Set in the 1950s to account for the 20-year gap between sequels, Spielberg promised that Indy IV would still feel like the original trilogy. He shot epic action using as few digital effects as possible. The only modern advance he used was pre-visualization, a new program that lets directors edit animated sequences before they film. This way they can plan their filming needs more carefully.

“I get to make the movie before I actually make the movie,” explains Spielberg. “The only bad thing about that is it takes about 25% of the spontaneity out of making on-set discoveries because you fall in love with the pre-vis and you don’t give your imagination a chance to fly so much when you’re on the set. I had to fight that urge to stick with pre-vis by throwing out a lot of pre-vis if I thought I had a better idea the day I was shooting the actors.”

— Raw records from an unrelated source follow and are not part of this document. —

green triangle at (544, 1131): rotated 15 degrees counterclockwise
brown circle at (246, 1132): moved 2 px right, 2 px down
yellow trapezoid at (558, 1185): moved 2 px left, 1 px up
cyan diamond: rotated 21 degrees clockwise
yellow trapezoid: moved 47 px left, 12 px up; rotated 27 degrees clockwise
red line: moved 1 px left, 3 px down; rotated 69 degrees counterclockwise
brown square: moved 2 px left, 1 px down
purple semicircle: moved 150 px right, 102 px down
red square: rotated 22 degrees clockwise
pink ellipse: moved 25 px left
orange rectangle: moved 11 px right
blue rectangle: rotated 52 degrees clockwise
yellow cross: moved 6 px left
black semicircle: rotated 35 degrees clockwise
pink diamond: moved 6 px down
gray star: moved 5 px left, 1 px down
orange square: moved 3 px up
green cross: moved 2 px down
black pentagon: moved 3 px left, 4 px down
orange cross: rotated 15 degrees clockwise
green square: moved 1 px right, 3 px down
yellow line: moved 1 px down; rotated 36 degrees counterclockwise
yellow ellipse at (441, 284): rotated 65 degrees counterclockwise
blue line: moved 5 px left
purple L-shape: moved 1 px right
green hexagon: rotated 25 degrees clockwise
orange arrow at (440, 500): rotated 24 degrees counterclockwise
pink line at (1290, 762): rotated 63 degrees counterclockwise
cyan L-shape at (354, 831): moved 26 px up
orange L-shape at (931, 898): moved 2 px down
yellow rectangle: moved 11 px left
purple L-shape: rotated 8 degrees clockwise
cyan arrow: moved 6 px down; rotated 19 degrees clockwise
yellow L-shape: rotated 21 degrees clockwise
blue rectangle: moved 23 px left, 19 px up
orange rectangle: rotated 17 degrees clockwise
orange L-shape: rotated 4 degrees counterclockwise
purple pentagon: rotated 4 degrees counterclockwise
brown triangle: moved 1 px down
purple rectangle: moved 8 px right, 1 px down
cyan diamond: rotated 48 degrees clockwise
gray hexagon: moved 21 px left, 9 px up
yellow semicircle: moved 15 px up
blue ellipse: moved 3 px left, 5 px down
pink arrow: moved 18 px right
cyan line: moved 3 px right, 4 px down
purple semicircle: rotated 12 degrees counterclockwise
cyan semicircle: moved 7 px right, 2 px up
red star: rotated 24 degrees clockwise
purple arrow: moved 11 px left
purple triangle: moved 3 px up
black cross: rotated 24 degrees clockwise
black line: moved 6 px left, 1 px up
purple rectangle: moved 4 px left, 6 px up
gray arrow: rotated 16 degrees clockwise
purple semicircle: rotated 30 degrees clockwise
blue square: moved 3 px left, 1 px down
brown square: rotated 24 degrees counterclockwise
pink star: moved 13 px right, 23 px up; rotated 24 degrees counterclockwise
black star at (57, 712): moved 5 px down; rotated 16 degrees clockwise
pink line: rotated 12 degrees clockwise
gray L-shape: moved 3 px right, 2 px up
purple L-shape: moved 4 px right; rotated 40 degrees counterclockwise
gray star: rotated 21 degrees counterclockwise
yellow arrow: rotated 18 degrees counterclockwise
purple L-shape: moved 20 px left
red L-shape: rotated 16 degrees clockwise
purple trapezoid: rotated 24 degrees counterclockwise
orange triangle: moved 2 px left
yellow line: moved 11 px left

New Hollywood still honors Spielberg’s achievements. This past February, the Visual Effects Society gave him a Lifetime Achievement Award for making films that push the boundaries of technology. The young men (it’s still a predominantly male business) responsible for creating Transformers and squid-faced Davy Jones look up to Spielberg’s body of work.

This group of computer artists probably only dressed up in tuxedos this one night of the year, while Spielberg attends many Hollywood galas. He feels most at home among the techies, though. Most of these artists taught themselves their craft, much like young Spielberg did one Saturday afternoon in his bedroom.

“I wanted to do a movie about UFOs,” Spielberg recalled. “I remember grabbing this black poster board and taking a pin and just stabbing thousands of holes in this black poster board all day long. I took a little 8mm movie camera and I shot the poster board. I took the camera, rewound the film, and hung this little plastic spaceship from two strings that I painted black so they didn’t show up.”

The 13-year-old Spielberg waited two and a half weeks to see his footage developed. Now he can program it in the computer before he even hires the actors. In any era, filmmaking is not about the nuts and bolts to Spielberg. Old or new, dreaming will always be the key.

“The most important thing is the story and the performances that tell that story,” says Spielberg. “The visual effects basically just allow you to tell your story on a stage that isn’t practical to do in reality today. Special effects should be a way to help the story be told, but it shouldn’t be the end-all of storytelling. It should be the is-all, but not the end-all.”

Colleagues like James Cameron are shooting their new movies in 3D with high-tech digital cameras, omitting film entirely. For the duration of his career, Spielberg insists on old school technique. “I’m a film guy,” he says. “I shoot my movies on film but the industry is tipping towards digital conversion.”

Spielberg looks ahead to new technologies that can bring even greater dreams into reality. “I think we’re all heading inexorably towards three-dimensional reality movies,” he says. “There’s going to be more 3D coming at us than the inventors of 3D in the 1950s ever imagined.